I accept that this is largely my fault -- growing a monoculture of a single clone, planting Cannas in the same bed year after year, being less diligent about picking beetles off leaves than I should have been last year, when these beetles' parents were around, etc. -- but there must be something I can do besides hand-picking beetles off of the plants. In four days, I've removed something like 1000-1500 individual beetles, and yet if I stand outside for five minutes I can watch ten more fly in from somewhere. It feels shitty.2 Tell me how to fix it.

*deep sigh*

So there's a seedling to name. Specifically, this one:

And I didn't come up with four name finalists, because it's the second to last Schlumbergera of the season and I'm tired and also trying to prepare for the 2016-17 Schlummies (scheduled for 19 July). I thought about bringing back Free Kesha3 as a descriptive (rather than imperative) name, because I'm happy for her, and I like her new song, but she's young enough that I can't be sure she won't turn into a terrible person someday. Young people become terrible old people all the time, after all. And I considered Love Is All Around (a.k.a. the theme song for The Mary Tyler Moore Show), but it seemed like that would be tempting a permanent MTM earworm, and I don't think I like the song quite that much.

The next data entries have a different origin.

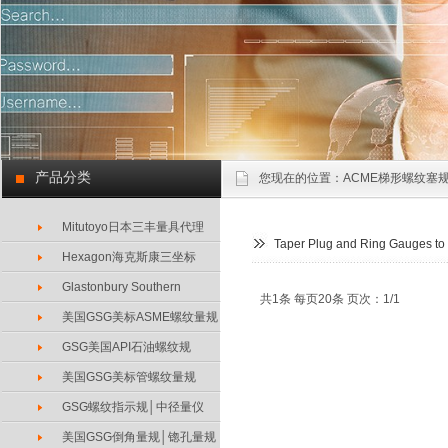
产品分类
您现在的位置：
ACME梯形螺纹塞规
Mitutoyo日本三丰量具代理
Taper Plug and Ring Gauges 
Hexagon海克斯康三坐标
Glastonbury Southern
共1条 每页20条 页次：1/1
美国GSG美标ASME螺纹量规
GSG美国API石油螺纹规
美国GSG美标管螺纹量规
GSG螺纹指示规│中径量仪
美国GSG倒角量规│锪孔量规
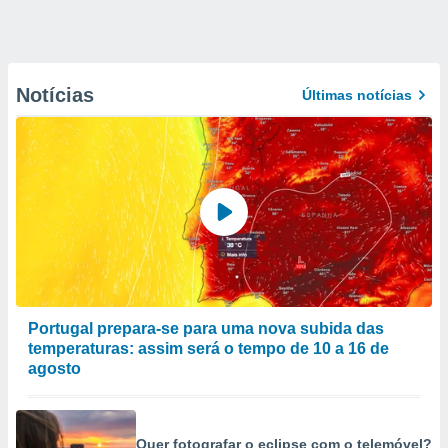
Notícias
Últimas notícias
Portugal prepara-se para uma nova subida das
temperaturas: assim será o tempo de 10 a 16 de
agosto
Quer fotografar o eclipse com o telemóvel?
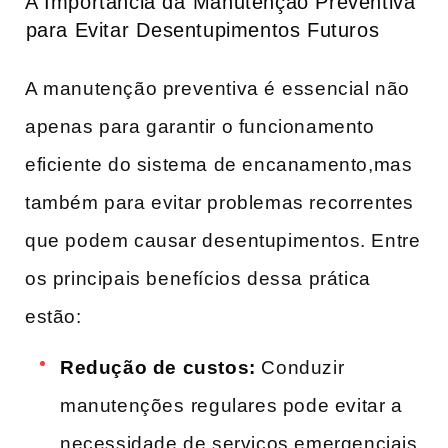
A Importância da⁢ Manutenção Preventiva
⁤para Evitar⁤ Desentupimentos Futuros
A manutenção preventiva é ⁢essencial não
apenas para garantir o‍ funcionamento‌
eficiente do sistema de encanamento,mas
também para evitar problemas recorrentes
que podem causar desentupimentos. Entre
os principais benefícios dessa prática
‍estão:
Redução de custos:
Conduzir
manutenções⁢ regulares pode evitar a
necessidade de serviços emergenciais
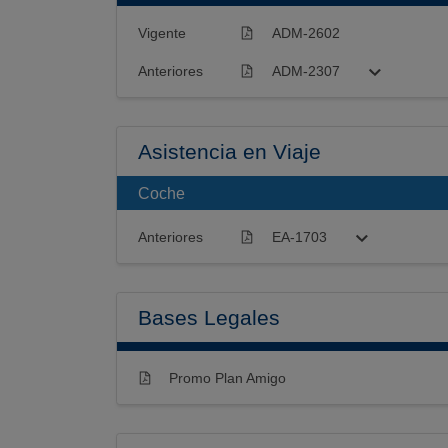
Vigente
ADM-2602
Anteriores
ADM-2307
Asistencia en Viaje
Coche
Anteriores
EA-1703
Bases Legales
Promo Plan Amigo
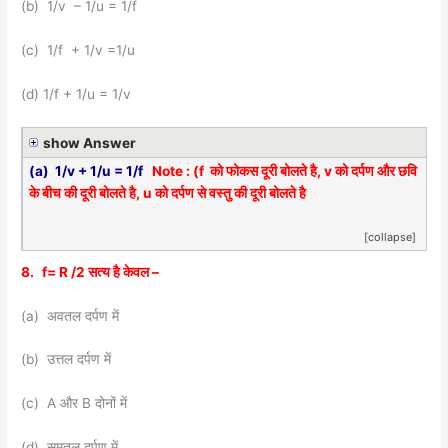
(b) 1/v – 1/u = 1/f
(c) 1/f + 1/v =1/u
(d) 1/f + 1/u = 1/v
show Answer
(a) 1/v + 1/u = 1/f
Note : (f को फोकस दूरी बोलते है, v को दर्पण और छवि
के बीच की दूरी बोलते है, u को दर्पण से वस्तु की दूरी बोलते है
[collapse]
8.
f= R /2 सत्य है केवल –
(a) अवतल दर्पण में
(b) उत्तल दर्पण में
(c) A और B दोनों में
(d) समतल दर्पण में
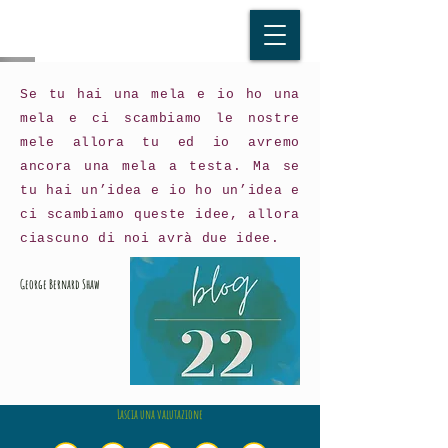
Se tu hai una mela e io ho una
mela e ci scambiamo le nostre
mele allora tu ed io avremo
ancora una mela a testa. Ma se
tu hai un’idea e io ho un’idea e
ci scambiamo queste idee, allora
ciascuno di noi avrà due idee.
George Bernard Shaw
Lascia una valutazione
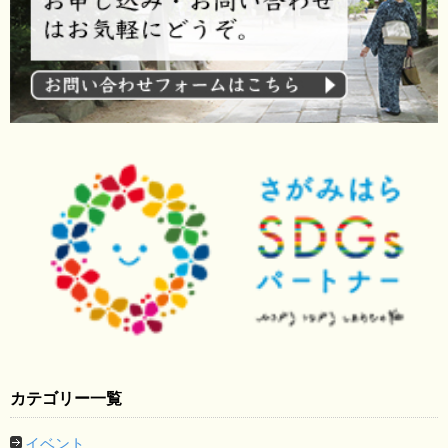
カテゴリー一覧
イベント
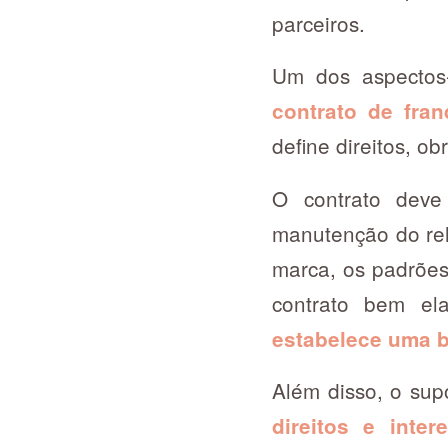
parceiros.
Um dos aspectos-
contrato de fran
define direitos, o
O contrato deve 
manutenção do rel
marca, os padrões 
contrato bem ela
estabelece uma b
Além disso, o su
direitos e inte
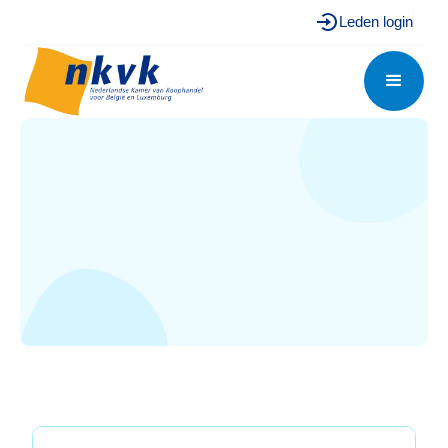
Leden login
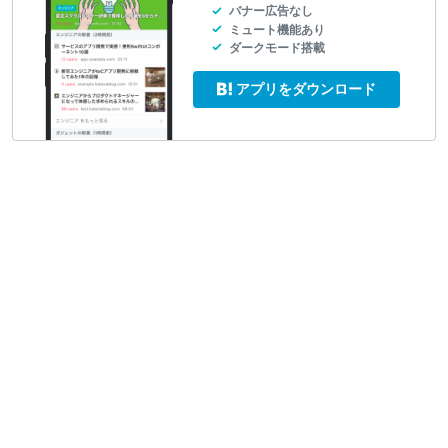
バナー広告なし
ミュート機能あり
ダークモード搭載
アプリをダウンロード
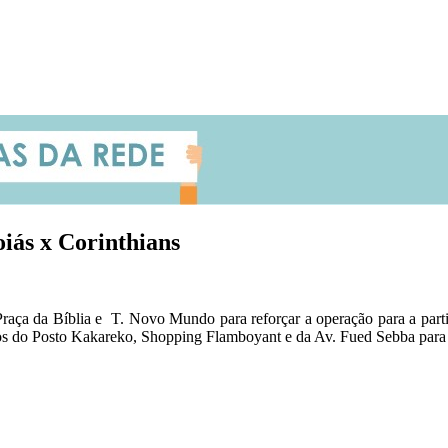
iás x Corinthians
Praça da Bíblia e T. Novo Mundo para reforçar a operação para a partid
os do Posto Kakareko, Shopping Flamboyant e da Av. Fued Sebba para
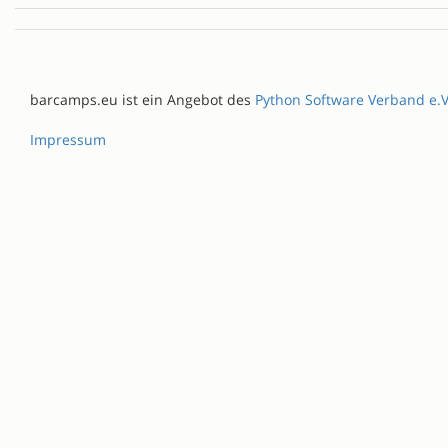
barcamps.eu ist ein Angebot des
Python Software Verband e.V
Impressum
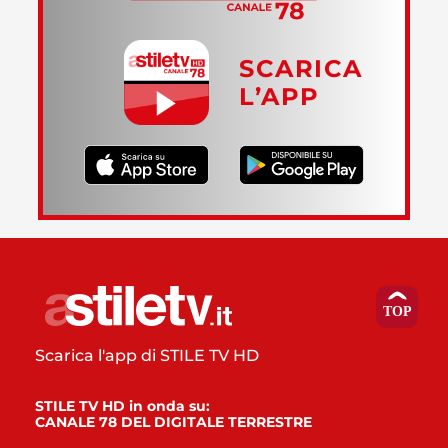
SCARICA
L’APP
Scarica l'app di STILE TV HD
STILE TV HD in onda su:
CANALE 78 DEL DIGITALE TERRESTRE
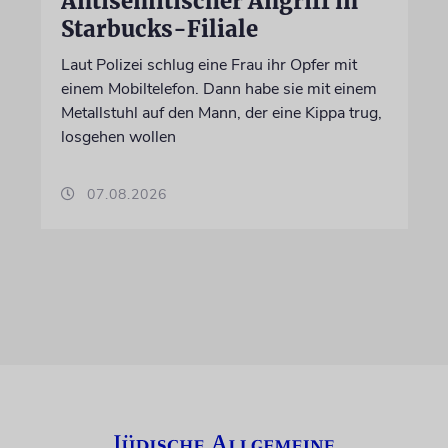
Antisemitischer Angriff in
Starbucks-Filiale
Laut Polizei schlug eine Frau ihr Opfer mit
einem Mobiltelefon. Dann habe sie mit einem
Metallstuhl auf den Mann, der eine Kippa trug,
losgehen wollen
07.08.2026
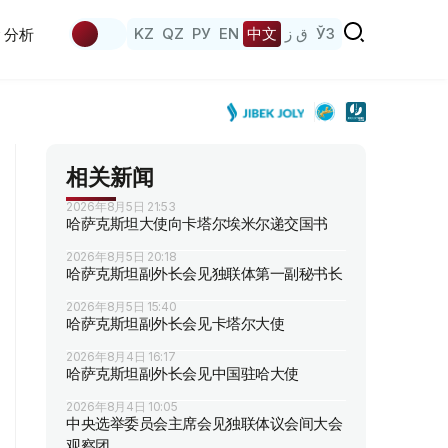
KZ
QZ
РУ
EN
中文
ق ز
ЎЗ
分析
相关新闻
2026年8月5日 21:53
哈萨克斯坦大使向卡塔尔埃米尔递交国书
2026年8月5日 20:18
哈萨克斯坦副外长会见独联体第一副秘书长
2026年8月5日 15:40
哈萨克斯坦副外长会见卡塔尔大使
2026年8月4日 16:17
哈萨克斯坦副外长会见中国驻哈大使
2026年8月4日 10:05
中央选举委员会主席会见独联体议会间大会
观察团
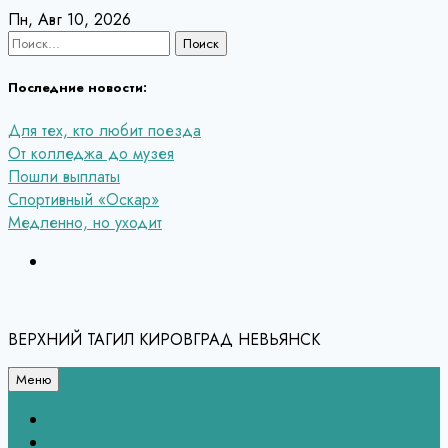
Перейти
Пн, Авг 10, 2026
к
Найти:
содержанию
Последние новости:
Для тех, кто любит поезда
От колледжа до музея
Пошли выплаты
Спортивный «Оскар»
Медленно, но уходит
ВЕРХНИЙ ТАГИЛ КИРОВГРАД НЕВЬЯНСК
Меню
Связь с редакцией
НЕВЬЯНСК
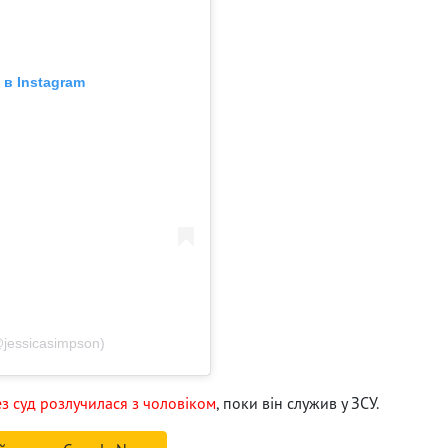
в Instagram
jessicasimpson)
ез суд розлучилася з чоловіком
, поки він служив у ЗСУ.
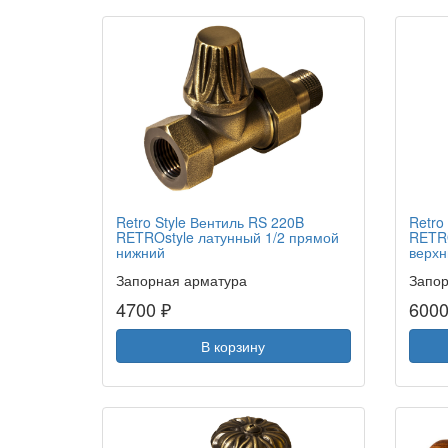
Retro Style Вентиль RS 220B
Retro
RETROstyle латунный 1/2 прямой
RETRO
нижний
верхн
Запорная арматура
Запор
4700 ₽
6000
В корзину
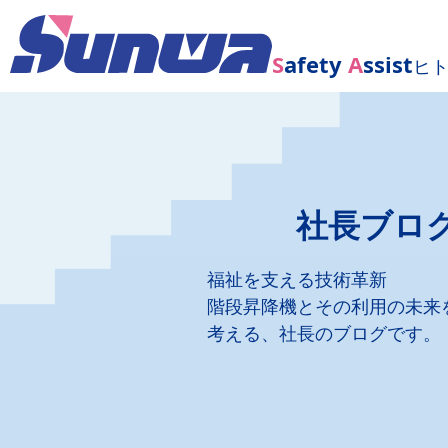
S
afety
A
ssist
ヒ
社長ブロ
福祉を支える技術革新
階段昇降機とその利用の未来
考える、社長のブログです。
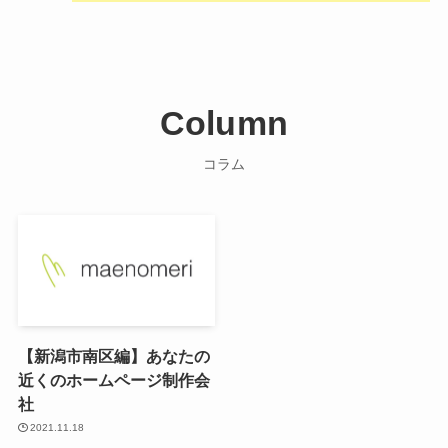
Column
コラム
【新潟市南区編】あなたの
近くのホームページ制作会
社
2021.11.18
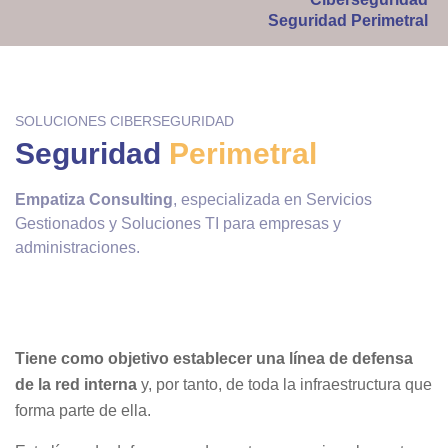
Seguridad Perimetral
SOLUCIONES CIBERSEGURIDAD
Seguridad
Perimetral
Empatiza Consulting
, especializada en Servicios
Gestionados y Soluciones TI para empresas y
administraciones.
Tiene como objetivo establecer una línea de defensa
de la red interna
y, por tanto, de toda la infraestructura que
forma parte de ella.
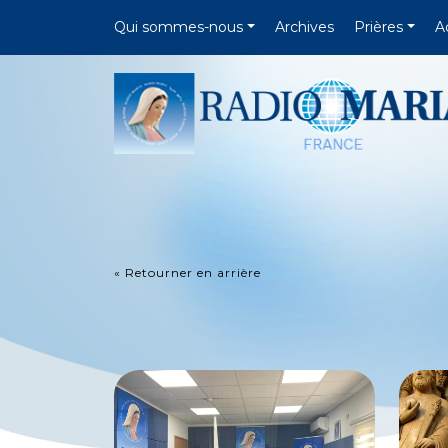
Qui sommes-nous
Archives
Prières
A
« Retourner en arrière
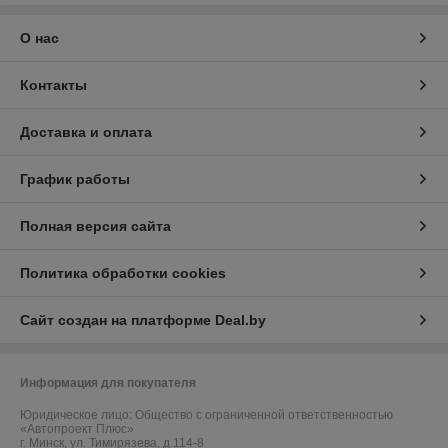
О нас
Контакты
Доставка и оплата
График работы
Полная версия сайта
Политика обработки cookies
Сайт создан на платформе Deal.by
Информация для покупателя
Юридическое лицо:
Общество с ограниченной ответственностью
«Автопроект Плюс»
г. Минск, ул. Тимирязева, д.114-8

Eventually, I decided to pick one of the names that honor specific people who are/were personally important to me. It happens that this one will also get a song stuck in my head, but I don't think I'll mind nearly as much in this case, because I've become exceptionally attached to the song. The song is Tom Waits' "Time;" the seedling name is East Of East St. Louis.

Only one Schlumbergera left, and I think it's going to mirror the first one of the season (283A Migaloo), in that it's also white, and I'm fairly certain that I already have a name picked out. [Aaaaaand this might not be true either; there's a good-sized bud on seedling 142, in the basement, which I didn't notice until Monday night. It's going to be white also. -Mr. S.]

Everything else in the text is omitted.